Fourth, on the information facet supporting both sides of the market, the president and Congress jointly already have earmarked close to $50 billion for the development of an electronic health-information infrastructure.

That infrastructure would contain an electronic medical record, through which clinicians anywhere in the health system can have access to an individual patient’s medical record, intended to safeguards of the patient’s right to privacy.

Over the longer run, there would also be a so-called personal electronic health record that links individual patients electronically to their medical record and to their primary care physicians.

Such an information infrastructure would make available, to patients and other users, information on the quality of health care rendered by individual providers of health care — e.g., hospitals and physicians.
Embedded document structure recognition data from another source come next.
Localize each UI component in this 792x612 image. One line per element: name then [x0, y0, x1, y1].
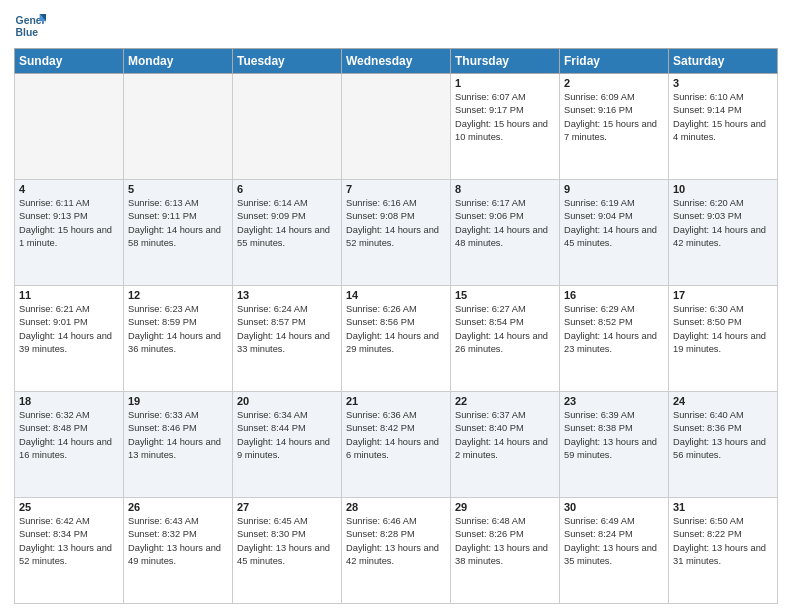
day-cell: 27 Sunrise: 6:45 AMSunset: 8:30 PMDaylig… [233, 498, 342, 604]
day-cell: 24 Sunrise: 6:40 AMSunset: 8:36 PMDaylig… [669, 392, 778, 498]
day-info: Sunrise: 6:21 AMSunset: 9:01 PMDaylight:… [19, 303, 119, 357]
day-number: 15 [455, 289, 555, 301]
day-info: Sunrise: 6:13 AMSunset: 9:11 PMDaylight:… [128, 197, 228, 251]
logo-icon: General Blue [14, 10, 46, 42]
day-cell: 9 Sunrise: 6:19 AMSunset: 9:04 PMDayligh… [560, 180, 669, 286]
day-info: Sunrise: 6:19 AMSunset: 9:04 PMDaylight:… [564, 197, 664, 251]
header: General Blue [14, 10, 778, 42]
week-row-5: 25 Sunrise: 6:42 AMSunset: 8:34 PMDaylig… [15, 498, 778, 604]
day-cell: 11 Sunrise: 6:21 AMSunset: 9:01 PMDaylig… [15, 286, 124, 392]
day-number: 13 [237, 289, 337, 301]
page-container: General Blue SundayMondayTuesdayWednesda… [0, 0, 792, 612]
day-cell: 21 Sunrise: 6:36 AMSunset: 8:42 PMDaylig… [342, 392, 451, 498]
day-number: 12 [128, 289, 228, 301]
day-number: 26 [128, 501, 228, 513]
weekday-header-row: SundayMondayTuesdayWednesdayThursdayFrid… [15, 49, 778, 74]
day-cell: 19 Sunrise: 6:33 AMSunset: 8:46 PMDaylig… [124, 392, 233, 498]
day-number: 27 [237, 501, 337, 513]
day-cell: 28 Sunrise: 6:46 AMSunset: 8:28 PMDaylig… [342, 498, 451, 604]
day-cell: 12 Sunrise: 6:23 AMSunset: 8:59 PMDaylig… [124, 286, 233, 392]
day-number: 18 [19, 395, 119, 407]
day-cell: 17 Sunrise: 6:30 AMSunset: 8:50 PMDaylig… [669, 286, 778, 392]
day-number: 16 [564, 289, 664, 301]
day-cell: 3 Sunrise: 6:10 AMSunset: 9:14 PMDayligh… [669, 74, 778, 180]
week-row-4: 18 Sunrise: 6:32 AMSunset: 8:48 PMDaylig… [15, 392, 778, 498]
weekday-header-friday: Friday [560, 49, 669, 74]
day-info: Sunrise: 6:14 AMSunset: 9:09 PMDaylight:… [237, 197, 337, 251]
day-info: Sunrise: 6:37 AMSunset: 8:40 PMDaylight:… [455, 409, 555, 463]
day-info: Sunrise: 6:09 AMSunset: 9:16 PMDaylight:… [564, 91, 664, 145]
day-cell: 7 Sunrise: 6:16 AMSunset: 9:08 PMDayligh… [342, 180, 451, 286]
day-cell: 8 Sunrise: 6:17 AMSunset: 9:06 PMDayligh… [451, 180, 560, 286]
day-number: 22 [455, 395, 555, 407]
day-cell [124, 74, 233, 180]
day-info: Sunrise: 6:45 AMSunset: 8:30 PMDaylight:… [237, 515, 337, 569]
day-cell: 6 Sunrise: 6:14 AMSunset: 9:09 PMDayligh… [233, 180, 342, 286]
logo: General Blue [14, 10, 46, 42]
day-cell [233, 74, 342, 180]
day-cell [342, 74, 451, 180]
day-cell: 1 Sunrise: 6:07 AMSunset: 9:17 PMDayligh… [451, 74, 560, 180]
weekday-header-thursday: Thursday [451, 49, 560, 74]
day-info: Sunrise: 6:40 AMSunset: 8:36 PMDaylight:… [673, 409, 773, 463]
day-info: Sunrise: 6:50 AMSunset: 8:22 PMDaylight:… [673, 515, 773, 569]
day-info: Sunrise: 6:32 AMSunset: 8:48 PMDaylight:… [19, 409, 119, 463]
day-info: Sunrise: 6:11 AMSunset: 9:13 PMDaylight:… [19, 197, 119, 251]
day-cell: 30 Sunrise: 6:49 AMSunset: 8:24 PMDaylig… [560, 498, 669, 604]
day-info: Sunrise: 6:39 AMSunset: 8:38 PMDaylight:… [564, 409, 664, 463]
day-number: 28 [346, 501, 446, 513]
day-number: 20 [237, 395, 337, 407]
day-number: 1 [455, 77, 555, 89]
day-info: Sunrise: 6:30 AMSunset: 8:50 PMDaylight:… [673, 303, 773, 357]
day-cell: 25 Sunrise: 6:42 AMSunset: 8:34 PMDaylig… [15, 498, 124, 604]
day-number: 6 [237, 183, 337, 195]
day-info: Sunrise: 6:46 AMSunset: 8:28 PMDaylight:… [346, 515, 446, 569]
week-row-2: 4 Sunrise: 6:11 AMSunset: 9:13 PMDayligh… [15, 180, 778, 286]
day-cell [15, 74, 124, 180]
day-cell: 10 Sunrise: 6:20 AMSunset: 9:03 PMDaylig… [669, 180, 778, 286]
day-cell: 5 Sunrise: 6:13 AMSunset: 9:11 PMDayligh… [124, 180, 233, 286]
day-cell: 13 Sunrise: 6:24 AMSunset: 8:57 PMDaylig… [233, 286, 342, 392]
day-number: 21 [346, 395, 446, 407]
day-number: 14 [346, 289, 446, 301]
day-info: Sunrise: 6:24 AMSunset: 8:57 PMDaylight:… [237, 303, 337, 357]
day-number: 29 [455, 501, 555, 513]
day-cell: 4 Sunrise: 6:11 AMSunset: 9:13 PMDayligh… [15, 180, 124, 286]
day-cell: 22 Sunrise: 6:37 AMSunset: 8:40 PMDaylig… [451, 392, 560, 498]
svg-text:Blue: Blue [16, 27, 39, 38]
calendar-table: SundayMondayTuesdayWednesdayThursdayFrid… [14, 48, 778, 604]
day-info: Sunrise: 6:26 AMSunset: 8:56 PMDaylight:… [346, 303, 446, 357]
day-number: 10 [673, 183, 773, 195]
day-info: Sunrise: 6:29 AMSunset: 8:52 PMDaylight:… [564, 303, 664, 357]
day-cell: 26 Sunrise: 6:43 AMSunset: 8:32 PMDaylig… [124, 498, 233, 604]
weekday-header-monday: Monday [124, 49, 233, 74]
day-info: Sunrise: 6:42 AMSunset: 8:34 PMDaylight:… [19, 515, 119, 569]
weekday-header-wednesday: Wednesday [342, 49, 451, 74]
day-info: Sunrise: 6:10 AMSunset: 9:14 PMDaylight:… [673, 91, 773, 145]
day-number: 23 [564, 395, 664, 407]
day-info: Sunrise: 6:36 AMSunset: 8:42 PMDaylight:… [346, 409, 446, 463]
day-cell: 31 Sunrise: 6:50 AMSunset: 8:22 PMDaylig… [669, 498, 778, 604]
week-row-1: 1 Sunrise: 6:07 AMSunset: 9:17 PMDayligh… [15, 74, 778, 180]
day-info: Sunrise: 6:17 AMSunset: 9:06 PMDaylight:… [455, 197, 555, 251]
day-number: 2 [564, 77, 664, 89]
day-info: Sunrise: 6:48 AMSunset: 8:26 PMDaylight:… [455, 515, 555, 569]
day-number: 17 [673, 289, 773, 301]
day-cell: 18 Sunrise: 6:32 AMSunset: 8:48 PMDaylig… [15, 392, 124, 498]
day-number: 30 [564, 501, 664, 513]
day-number: 4 [19, 183, 119, 195]
day-info: Sunrise: 6:43 AMSunset: 8:32 PMDaylight:… [128, 515, 228, 569]
day-info: Sunrise: 6:23 AMSunset: 8:59 PMDaylight:… [128, 303, 228, 357]
day-number: 25 [19, 501, 119, 513]
day-number: 11 [19, 289, 119, 301]
day-number: 31 [673, 501, 773, 513]
day-info: Sunrise: 6:49 AMSunset: 8:24 PMDaylight:… [564, 515, 664, 569]
weekday-header-tuesday: Tuesday [233, 49, 342, 74]
weekday-header-saturday: Saturday [669, 49, 778, 74]
day-number: 5 [128, 183, 228, 195]
day-number: 3 [673, 77, 773, 89]
day-cell: 23 Sunrise: 6:39 AMSunset: 8:38 PMDaylig… [560, 392, 669, 498]
day-cell: 20 Sunrise: 6:34 AMSunset: 8:44 PMDaylig… [233, 392, 342, 498]
day-number: 19 [128, 395, 228, 407]
day-number: 24 [673, 395, 773, 407]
This access would facilitate better cost- and quality-control emanating from the demand side of the system.

It would also disseminate information from what should be called “cost-effectiveness analysis,” but, as was discussed in earlier posts, has been constrained to be mere “comparative effectiveness analysis” (see this and this for more on this subject).

Finally, to make all of these pieces work harmoniously together — toward the social goals of improving the health status of Americans by providing all of them with access to timely care, and of protecting their budgets from undue inroads of medical bills — there would have to be a whole set of additional government regulations, mainly on the health insurance industry.

This is a challenging set of tasks, some of which warrant further discussion. I plan to trigger it with some subsequent posts.